DATASET:
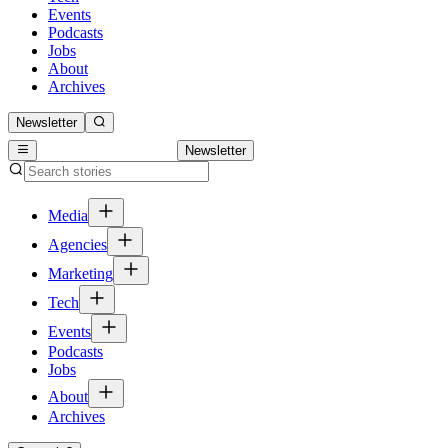
Events
Podcasts
Jobs
About
Archives
Newsletter
Newsletter
Media
Agencies
Marketing
Tech
Events
Podcasts
Jobs
About
Archives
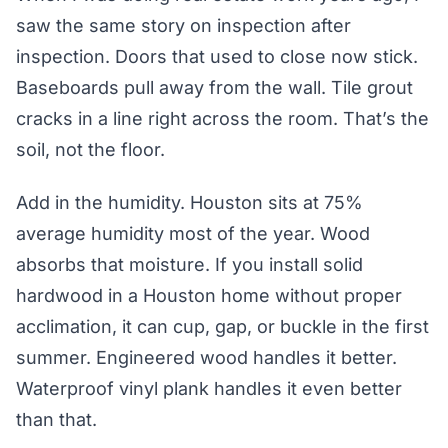
saw the same story on inspection after
inspection. Doors that used to close now stick.
Baseboards pull away from the wall. Tile grout
cracks in a line right across the room. That’s the
soil, not the floor.
Add in the humidity. Houston sits at 75%
average humidity most of the year. Wood
absorbs that moisture. If you install solid
hardwood in a Houston home without proper
acclimation, it can cup, gap, or buckle in the first
summer. Engineered wood handles it better.
Waterproof vinyl plank handles it even better
than that.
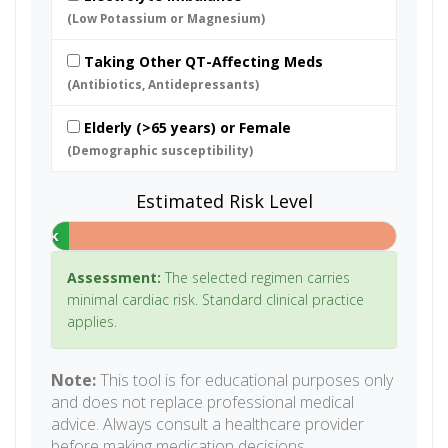
(Low Potassium or Magnesium)
Taking Other QT-Affecting Meds
(Antibiotics, Antidepressants)
Elderly (>65 years) or Female
(Demographic susceptibility)
Estimated Risk Level
Low Risk
Assessment:
The selected regimen carries
minimal cardiac risk. Standard clinical practice
applies.
Note:
This tool is for educational purposes only
and does not replace professional medical
advice. Always consult a healthcare provider
before making medication decisions.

PROBLEM DETAILS: Would you copy out all the data exactly, without the images?

WRITTEN ANSWER:
Events
Podcasts
Jobs
About
Archives
Newsletter
Newsletter
Media
Agencies
Marketing
Tech
Events
Podcasts
Jobs
About
Archives
saw the same story on inspection after
inspection. Doors that used to close now stick.
Baseboards pull away from the wall. Tile grout
cracks in a line right across the room. That’s the
soil, not the floor.
Add in the humidity. Houston sits at 75%
average humidity most of the year. Wood
absorbs that moisture. If you install solid
hardwood in a Houston home without proper
acclimation, it can cup, gap, or buckle in the first
summer. Engineered wood handles it better.
Waterproof vinyl plank handles it even better
than that.
(Low Potassium or Magnesium)
Taking Other QT-Affecting Meds
(Antibiotics, Antidepressants)
Elderly (>65 years) or Female
(Demographic susceptibility)
Estimated Risk Level
Low Risk
Assessment:
The selected regimen carries
minimal cardiac risk. Standard clinical practice
applies.
Note:
This tool is for educational purposes only
and does not replace professional medical
advice. Always consult a healthcare provider
before making medication decisions.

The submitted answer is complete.